**Try it**
The records follow. Filter them to the lines that hold "search".

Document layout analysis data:

+-------+

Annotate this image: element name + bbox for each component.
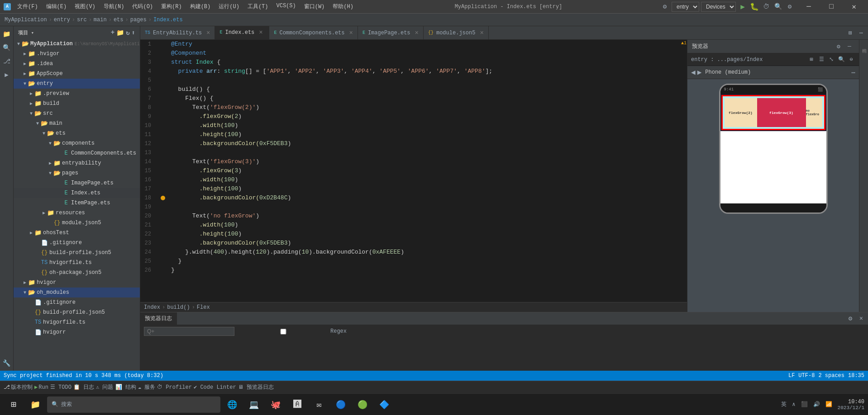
menu-refactor[interactable]: 重构(R) xyxy=(157,2,186,11)
taskbar-search[interactable]: 🔍 搜索 xyxy=(47,396,220,413)
tree-item-ohpackage[interactable]: {} oh-package.json5 xyxy=(14,268,140,278)
run-btn[interactable]: ▶ Run xyxy=(34,384,48,391)
settings-icon[interactable]: ⚙ xyxy=(660,2,670,12)
start-button[interactable]: ⊞ xyxy=(4,395,24,415)
preview-settings-btn[interactable]: ⚙ xyxy=(834,42,844,52)
tab-modulejson5[interactable]: {} module.json5 × xyxy=(424,26,489,39)
bottom-close-btn[interactable]: × xyxy=(856,314,866,324)
breadcrumb-src[interactable]: src xyxy=(77,17,87,23)
activity-search[interactable]: 🔍 xyxy=(1,42,13,53)
search-toolbar-icon[interactable]: 🔍 xyxy=(773,2,783,12)
breadcrumb-ets[interactable]: ets xyxy=(114,17,124,23)
breadcrumb-flex-func[interactable]: Flex xyxy=(197,304,210,311)
tree-item-buildprofile[interactable]: {} build-profile.json5 xyxy=(14,248,140,258)
tray-show-hidden[interactable]: ∧ xyxy=(790,400,797,409)
version-control-btn[interactable]: ⎇ 版本控制 xyxy=(4,383,33,391)
taskbar-vscode[interactable]: 💻 xyxy=(244,395,264,415)
taskbar-file-manager[interactable]: 📁 xyxy=(25,395,45,415)
log-area[interactable] xyxy=(140,338,868,371)
menu-view[interactable]: 视图(V) xyxy=(71,2,99,11)
menu-window[interactable]: 窗口(W) xyxy=(300,2,329,11)
preview-more-btn[interactable]: ⋯ xyxy=(852,69,855,76)
sidebar-new-file-icon[interactable]: + xyxy=(111,29,114,37)
breadcrumb-build-func[interactable]: build() xyxy=(167,304,190,311)
tree-item-ohmodules[interactable]: ▼ 📂 oh_modules xyxy=(14,288,140,297)
regex-checkbox[interactable] xyxy=(238,329,329,335)
preview-next-btn[interactable]: ▶ xyxy=(697,68,702,77)
tab-close-entryability[interactable]: × xyxy=(206,29,210,37)
code-editor[interactable]: 1 2 3 4 5 6 7 8 9 10 11 12 13 xyxy=(140,40,687,302)
tree-item-idea[interactable]: ▶ 📁 .idea xyxy=(14,59,140,69)
status-indent[interactable]: 2 spaces xyxy=(818,373,844,379)
tab-entryability[interactable]: TS EntryAbility.ts × xyxy=(140,26,215,39)
log-btn[interactable]: 📋 日志 xyxy=(73,383,94,391)
tree-item-main[interactable]: ▼ 📂 main xyxy=(14,118,140,128)
breadcrumb-pages[interactable]: pages xyxy=(130,17,147,23)
tree-item-itempage[interactable]: E ItemPage.ets xyxy=(14,198,140,208)
tree-item-gitignore[interactable]: 📄 .gitignore xyxy=(14,238,140,248)
tree-item-src[interactable]: ▼ 📂 src xyxy=(14,108,140,118)
breakpoint-dot[interactable] xyxy=(161,196,165,200)
tree-item-ets[interactable]: ▼ 📂 ets xyxy=(14,128,140,138)
taskbar-app2[interactable]: 🟢 xyxy=(353,395,372,415)
tree-item-build[interactable]: ▶ 📁 build xyxy=(14,99,140,108)
todo-btn[interactable]: ☰ TODO xyxy=(50,384,72,391)
status-encoding[interactable]: UTF-8 xyxy=(798,373,815,379)
tree-item-hvigorfile2[interactable]: TS hvigorfile.ts xyxy=(14,317,140,327)
tree-item-modulejson5[interactable]: {} module.json5 xyxy=(14,218,140,228)
menu-build[interactable]: 构建(B) xyxy=(186,2,215,11)
activity-extensions[interactable]: 🔧 xyxy=(1,357,13,369)
sidebar-new-folder-icon[interactable]: 📁 xyxy=(116,29,124,37)
tree-item-hvigorr[interactable]: 📄 hvigorr xyxy=(14,327,140,337)
tree-item-entryability[interactable]: ▶ 📁 entryability xyxy=(14,158,140,168)
sidebar-collapse-icon[interactable]: ⬆ xyxy=(132,29,135,37)
tree-item-myapp[interactable]: ▼ 📂 MyApplication E:\HarmonyOS\MyApplica… xyxy=(14,39,140,49)
menu-tools[interactable]: 工具(T) xyxy=(244,2,272,11)
tray-network[interactable]: 📶 xyxy=(824,400,834,409)
tree-item-components[interactable]: ▼ 📂 components xyxy=(14,138,140,148)
breadcrumb-index-func[interactable]: Index xyxy=(144,304,160,311)
activity-explorer[interactable]: 📁 xyxy=(1,28,13,40)
right-sidebar-structure[interactable]: 结构 xyxy=(859,40,868,50)
preview-expand-icon[interactable]: ⤡ xyxy=(827,56,835,64)
minimize-button[interactable]: ─ xyxy=(798,0,819,14)
tree-item-indexets[interactable]: E Index.ets xyxy=(14,188,140,198)
tree-item-gitignore2[interactable]: 📄 .gitignore xyxy=(14,297,140,307)
preview-zoom-out-icon[interactable]: ⊖ xyxy=(847,56,855,64)
run-button[interactable]: ▶ xyxy=(738,2,748,12)
tree-item-commoncomp[interactable]: E CommonComponents.ets xyxy=(14,148,140,158)
tree-item-preview[interactable]: ▶ 📁 .preview xyxy=(14,89,140,99)
structure-btn[interactable]: 📊 结构 xyxy=(115,383,136,391)
taskbar-git[interactable]: 🐙 xyxy=(266,395,286,415)
issues-btn[interactable]: ⚠ 问题 xyxy=(96,383,113,391)
debug-button[interactable]: 🐛 xyxy=(749,2,759,12)
menu-vcs[interactable]: VCS(S) xyxy=(272,2,299,11)
device-selector[interactable]: Devices xyxy=(701,2,736,12)
code-linter-btn[interactable]: ✔ Code Linter xyxy=(194,384,236,391)
tab-close-indexets[interactable]: × xyxy=(259,29,262,36)
profile-button[interactable]: ⏱ xyxy=(761,2,771,12)
tab-close-modulejson5[interactable]: × xyxy=(480,29,483,37)
taskbar-ide[interactable]: 🅰 xyxy=(287,395,307,415)
preview-zoom-in-icon[interactable]: 🔍 xyxy=(837,56,845,64)
tree-item-hvigorfile[interactable]: TS hvigorfile.ts xyxy=(14,258,140,268)
menu-bar[interactable]: 文件(F) 编辑(E) 视图(V) 导航(N) 代码(O) 重构(R) 构建(B… xyxy=(14,2,357,11)
profiler-btn[interactable]: ⏱ Profiler xyxy=(157,384,192,391)
tray-battery[interactable]: ⬛ xyxy=(799,400,810,409)
menu-file[interactable]: 文件(F) xyxy=(14,2,42,11)
settings-toolbar-icon[interactable]: ⚙ xyxy=(785,2,795,12)
tab-close-imagepage[interactable]: × xyxy=(415,29,419,37)
services-btn[interactable]: ☁ 服务 xyxy=(138,383,155,391)
tree-item-resources[interactable]: ▶ 📁 resources xyxy=(14,208,140,218)
tree-item-buildprofile2[interactable]: {} build-profile.json5 xyxy=(14,307,140,317)
taskbar-app1[interactable]: 🔵 xyxy=(331,395,351,415)
taskbar-clock[interactable]: 10:40 2023/12/1 xyxy=(838,399,864,410)
menu-run[interactable]: 运行(U) xyxy=(215,2,243,11)
bottom-search-input[interactable] xyxy=(144,327,234,336)
breadcrumb-indexets[interactable]: Index.ets xyxy=(153,17,183,23)
preview-prev-btn[interactable]: ◀ xyxy=(691,68,696,77)
taskbar-mail[interactable]: ✉ xyxy=(309,395,329,415)
preview-log-btn[interactable]: 🖥 预览器日志 xyxy=(238,383,274,391)
regex-label[interactable]: Regex xyxy=(238,328,347,335)
tab-commoncomp[interactable]: E CommonComponents.ets × xyxy=(269,26,358,39)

+-------+

**Solution**
taskbar-search[interactable]: 🔍 搜索 xyxy=(47,396,220,413)
activity-search[interactable]: 🔍 xyxy=(1,42,13,53)
search-toolbar-icon[interactable]: 🔍 xyxy=(773,2,783,12)
bottom-search-input[interactable] xyxy=(144,327,234,336)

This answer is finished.